What to do =>
Starting at the first line of the data, please print exactly those lines through the one that holds "the history of political", omitting every picture.

[Stored items from a collection]
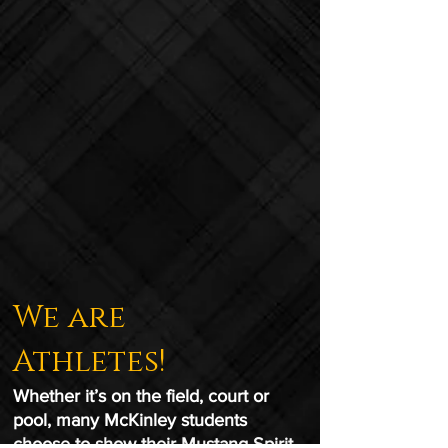
We are
Athletes!
Whether it’s on the field, court or
pool, many McKinley students
choose to show their Mustang Spirit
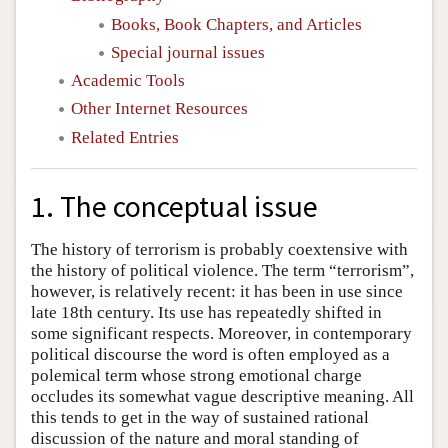
Books, Book Chapters, and Articles
Special journal issues
Academic Tools
Other Internet Resources
Related Entries
1. The conceptual issue
The history of terrorism is probably coextensive with
the history of political violence. The term “terrorism”,
however, is relatively recent: it has been in use since
late 18th century. Its use has repeatedly shifted in
some significant respects. Moreover, in contemporary
political discourse the word is often employed as a
polemical term whose strong emotional charge
occludes its somewhat vague descriptive meaning. All
this tends to get in the way of sustained rational
discussion of the nature and moral standing of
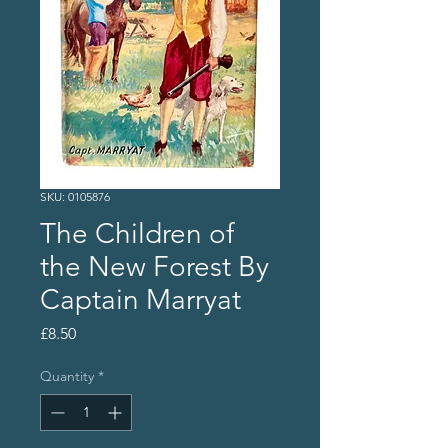
SKU: 0105876
The Children of
the New Forest By
Captain Marryat
Price
£8.50
Quantity
*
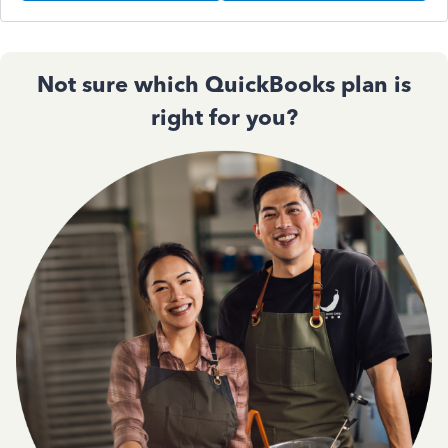
Not sure which QuickBooks plan is
right for you?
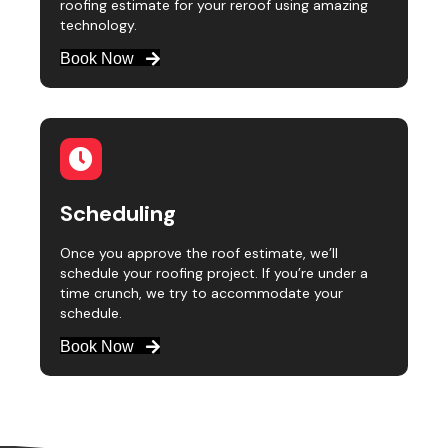
roofing estimate for your reroof using amazing
technology.
Book Now
Scheduling
Once you approve the roof estimate, we’ll
schedule your roofing project. If you’re under a
time crunch, we try to accommodate your
schedule.
Book Now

Completed exercise =>
We are
Athletes!
Whether it’s on the field, court or
pool, many McKinley students
choose to show their Mustang Spirit
Books, Book Chapters, and Articles
Special journal issues
Academic Tools
Other Internet Resources
Related Entries
1. The conceptual issue
The history of terrorism is probably coextensive with
the history of political violence. The term “terrorism”,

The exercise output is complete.